Gannucci’s Italian Market owner Bill Kalligher said he’s not worried about the survival of the longtime family-run West Duluth business.
“You’re going to think I’m nuts,” he said. “But we started from nothing, and if it goes away, we will do something else.”
More than anything, he’s grateful for the eruption in kindness he has witnessed in recent days.
“We’re all in the same place together,” he said. “I have hope that it’s going to be glorious on the other end of this.”
Theresa Holte, manager of the Lakeside neighborhood’s New London Cafe, said a band of regulars is working hard to give the beloved breakfast and lunch cafe business.
“We are so grateful for everything,” she said. “Just seeing their faces, even through a car window, helps a lot.”

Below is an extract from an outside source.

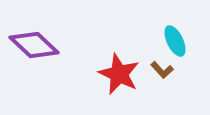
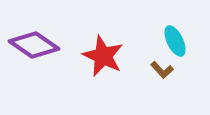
purple diamond: rotated 9 degrees counterclockwise
red star: moved 16 px left, 18 px up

Schmitz said enough dinners have been ordered to justify Va Bene’s open hours, but lunch service may be eliminated at some point. He hopes to stay busy enough so the dozen or so employees who wanted to continue to work can earn more income than what unemployment benefits offer. But he worries about what the pandemic will mean for the summer months, when most local restaurants make enough money to see them through the Northland’s tough winters.
“It’s one day at a time,” he said.
How the government responds to the plight of the service industry will determine the fate of full-service restaurants, Daugherty said, noting the Minnesota Restaurant Association will make a formal request for help.
Tourists come to Duluth for a lot of reasons, he said, and treasured local restaurants are one of them. The area’s hospitality industry and economic health depend in large part on the existence of those.
“It’s time to reorganize and rethink,” Daugherty said. “There is opportunity here, but on a weighted scale, I think the challenges are greater.”
And while the elimination of dine-in services hits restaurants and bars financially, it’s also a blow for those that serve as neighborhood gathering places.
“People are social creatures, so this is hard for us,” Stotts said. “But we will pull through it.”
Sir Benedict's Tavern on the Lake, 805 E. Superior St., offers delivery within a 7-mile radius and in-store and curbside pickup, 11 a.m. to 7 p.m. daily. Website ordering — sirbens.com — available. 218-728-1192.
Va Bene Caffe, 734 E. Superior St., offers curbside delivery or pick-up noon to 8 p.m. daily. Website ordering — vabenecaffe.com — encouraged. 218-722-1518.
Gannucci’s Italian Market, 301 N. Central Ave., offers pick-up Monday through Friday, 11 a.m. to 7 p.m. Call 218-624-2286. Find them on Facebook.
New London Cafe, 4721 E. Superior St., offers pickup and curbside delivery 10 a.m. to 2 p.m. Check days and hours on its Facebook page for changes. 218-525-0777. newlondoncafeduluth.com
Grandma’s Saloon and Grill’s Virginia, Canal Park and Miller Hill locations, along with Canal Park’s Little Angie’s Cantina offer curbside delivery and pickup, with some locations offering delivery through Food Dudes. Call locations for details. grandmasrestaurants.com.